A line qualifies if it holds the string "head". Copy every qualifying line from the records.

··· Data to process

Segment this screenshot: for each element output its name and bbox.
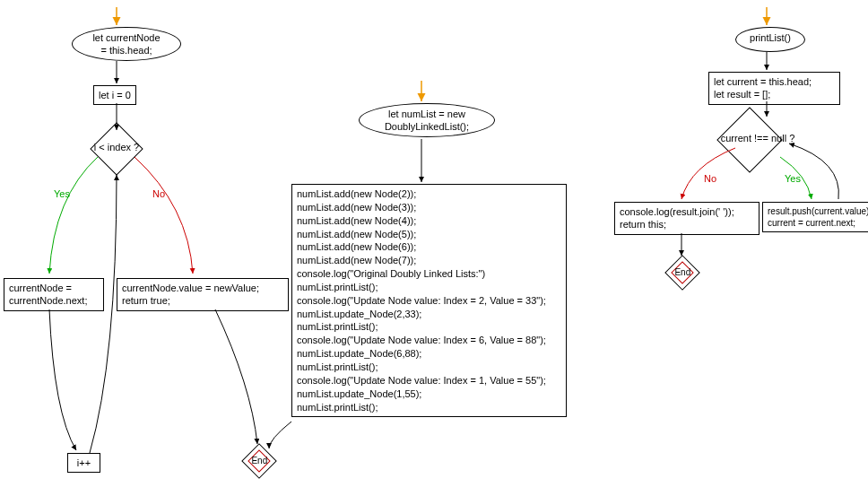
flow3-fn: printList() — [735, 27, 805, 52]
flow3-decision-text: current !== null ? — [708, 133, 807, 144]
flow1-decision-text: i < index ? — [90, 142, 143, 152]
flow2-body: numList.add(new Node(2)); numList.add(ne… — [291, 184, 567, 417]
flow1-start-node: let currentNode = this.head; — [72, 27, 181, 61]
flow1-setvalue: currentNode.value = newValue; return tru… — [117, 278, 289, 311]
flow1-inc: i++ — [67, 453, 100, 473]
flow3-end: End — [664, 255, 700, 291]
flow1-advance: currentNode = currentNode.next; — [4, 278, 104, 311]
flow3-no-branch: console.log(result.join(' ')); return th… — [614, 202, 760, 235]
flow1-end: End — [241, 443, 277, 479]
flow3-yes-branch: result.push(current.value); current = cu… — [762, 202, 868, 232]
flow3-init: let current = this.head; let result = []… — [708, 72, 840, 105]
flow3-yes-label: Yes — [785, 173, 801, 184]
flow1-no-label: No — [152, 188, 165, 199]
flow2-init: let numList = new DoublyLinkedList(); — [359, 103, 495, 137]
flow1-init-i: let i = 0 — [93, 85, 136, 105]
flow3-no-label: No — [704, 173, 716, 184]
flow1-yes-label: Yes — [54, 188, 70, 199]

······

Finished task ▸
flow1-start-node: let currentNode = this.head; — [72, 27, 181, 61]
flow3-init: let current = this.head; let result = []… — [708, 72, 840, 105]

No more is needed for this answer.